Transcribed page contents:

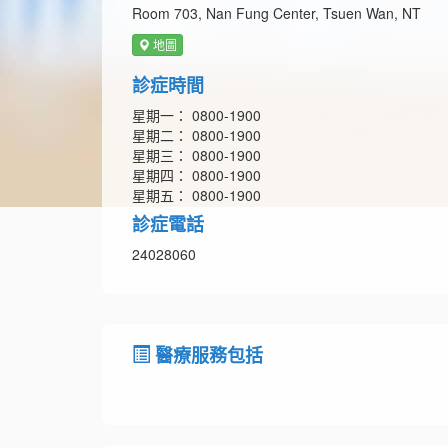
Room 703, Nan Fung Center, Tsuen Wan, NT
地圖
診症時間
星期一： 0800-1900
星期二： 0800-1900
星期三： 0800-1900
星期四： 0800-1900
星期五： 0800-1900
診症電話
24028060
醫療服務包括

* * *

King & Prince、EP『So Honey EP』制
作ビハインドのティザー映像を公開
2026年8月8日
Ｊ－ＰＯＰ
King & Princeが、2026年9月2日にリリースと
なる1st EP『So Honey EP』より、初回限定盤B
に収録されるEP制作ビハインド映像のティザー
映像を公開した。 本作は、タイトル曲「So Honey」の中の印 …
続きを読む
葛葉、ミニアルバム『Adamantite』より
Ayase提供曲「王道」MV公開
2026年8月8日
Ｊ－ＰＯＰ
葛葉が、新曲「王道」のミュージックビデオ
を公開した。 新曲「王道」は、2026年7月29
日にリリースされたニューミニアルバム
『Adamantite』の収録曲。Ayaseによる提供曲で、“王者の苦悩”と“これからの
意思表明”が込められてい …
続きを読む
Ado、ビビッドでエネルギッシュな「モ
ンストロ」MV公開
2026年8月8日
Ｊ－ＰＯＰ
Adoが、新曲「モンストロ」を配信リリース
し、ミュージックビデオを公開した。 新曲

PROBLEM TO SOLVE ::
List all lines from the entries that include the word "Adamantite".

RESPONSE TO THIS TASK ::
葛葉、ミニアルバム『Adamantite』より
『Adamantite』の収録曲。Ayaseによる提供曲で、“王者の苦悩”と“これからの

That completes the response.